[[ Supplied material, beginning ]]
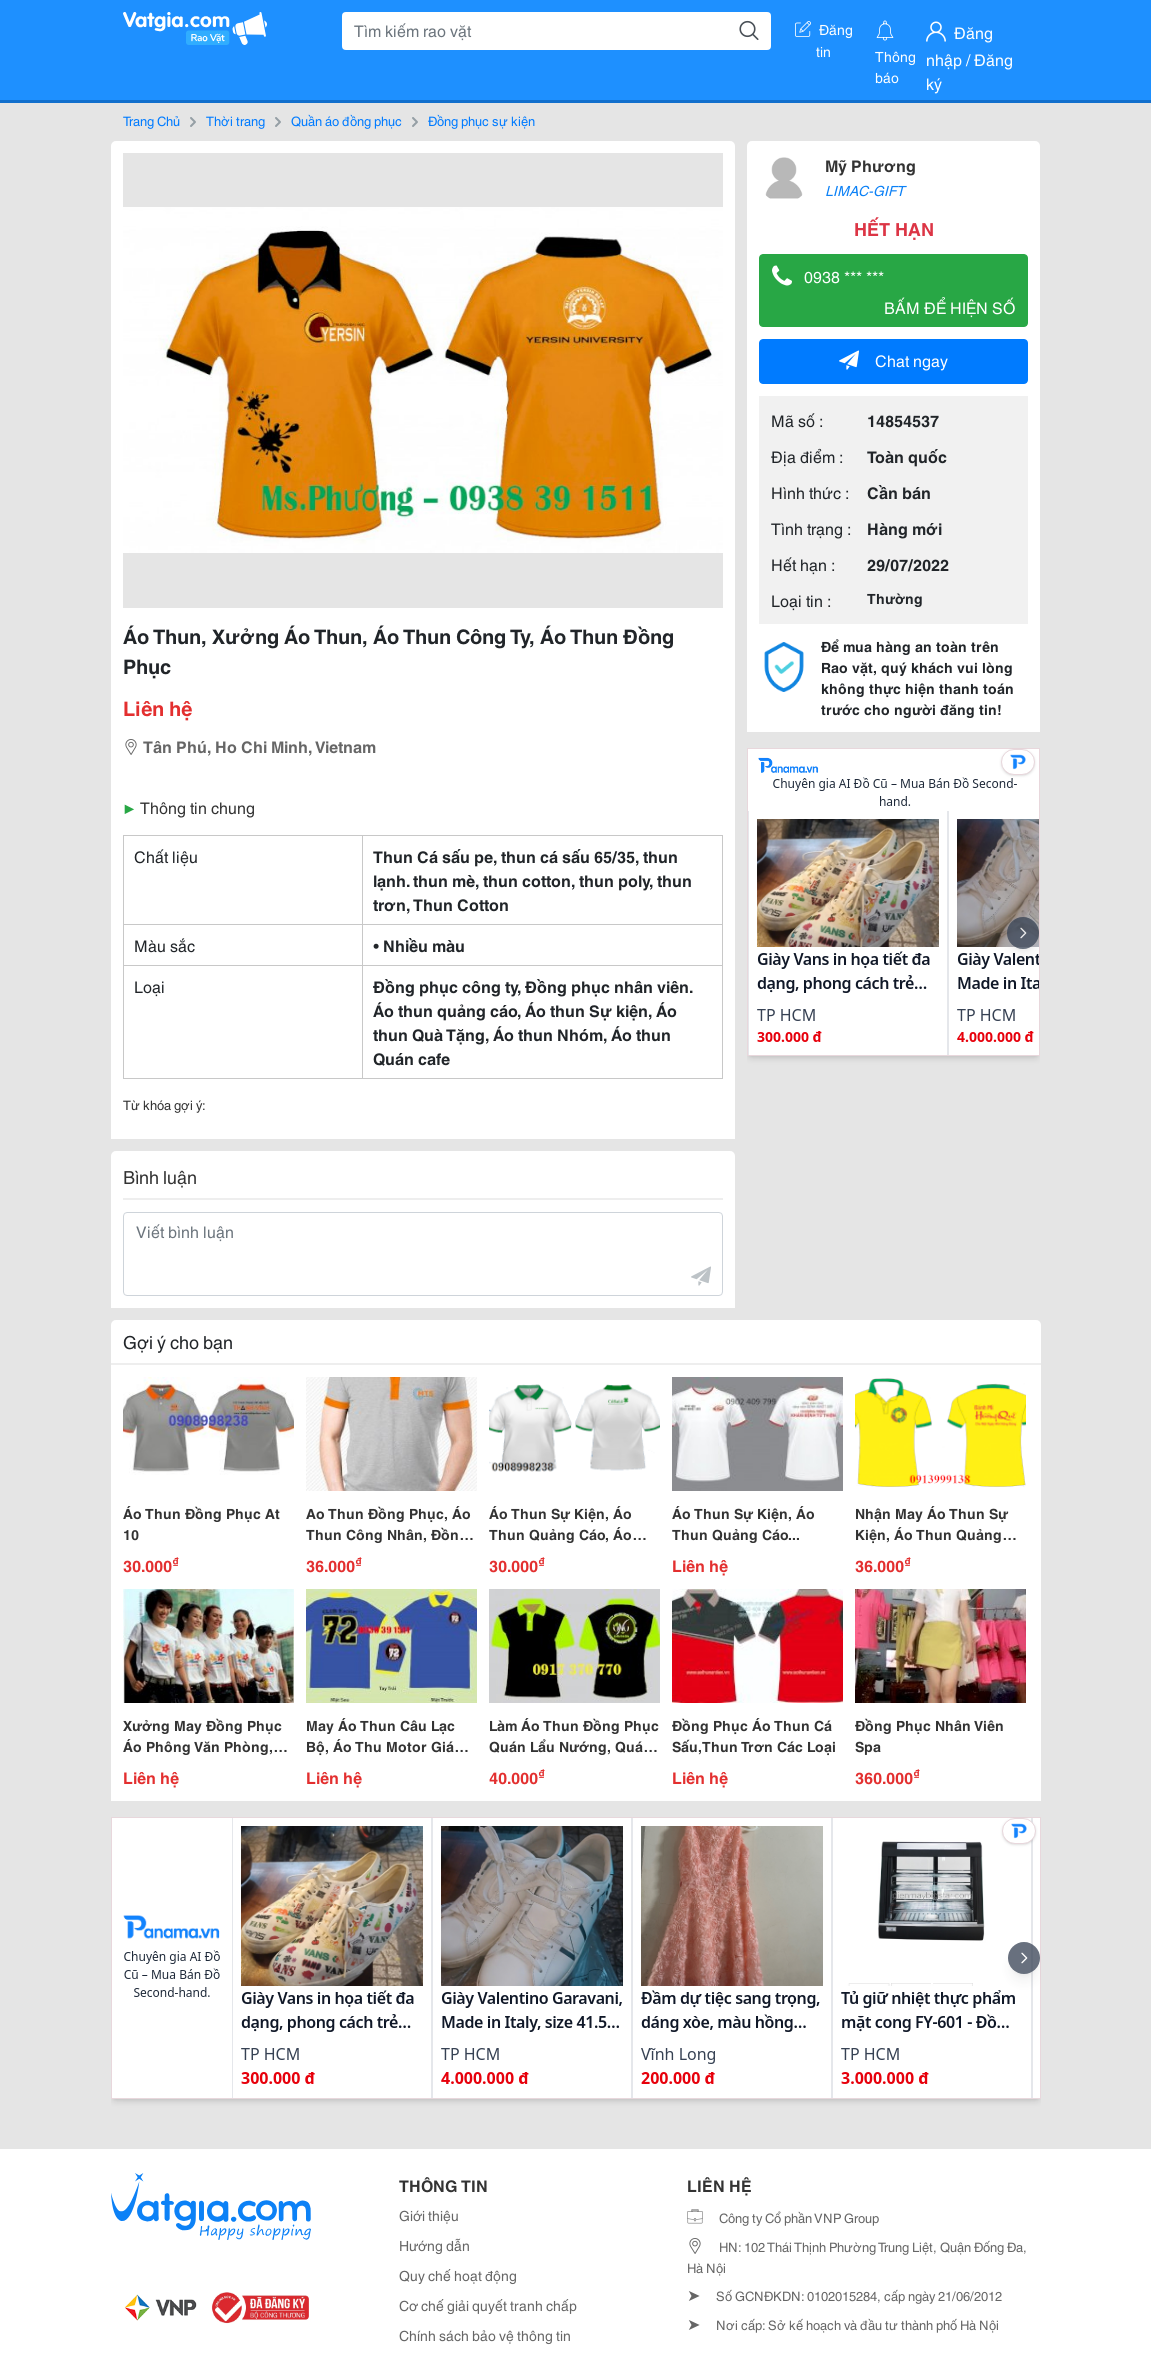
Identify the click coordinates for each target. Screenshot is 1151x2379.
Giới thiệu (429, 2215)
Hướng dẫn (434, 2245)
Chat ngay (893, 359)
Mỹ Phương (870, 164)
[[ Supplied material, end ]]
• _Problem_: Could you copy every record above exactly, leaving out the pictures?

• _Your solution_:
Identify the click coordinates for each target. Screenshot is 1151x2379.
Giới thiệu (429, 2215)
Hướng dẫn (434, 2245)
Chat ngay (893, 359)
Mỹ Phương (870, 164)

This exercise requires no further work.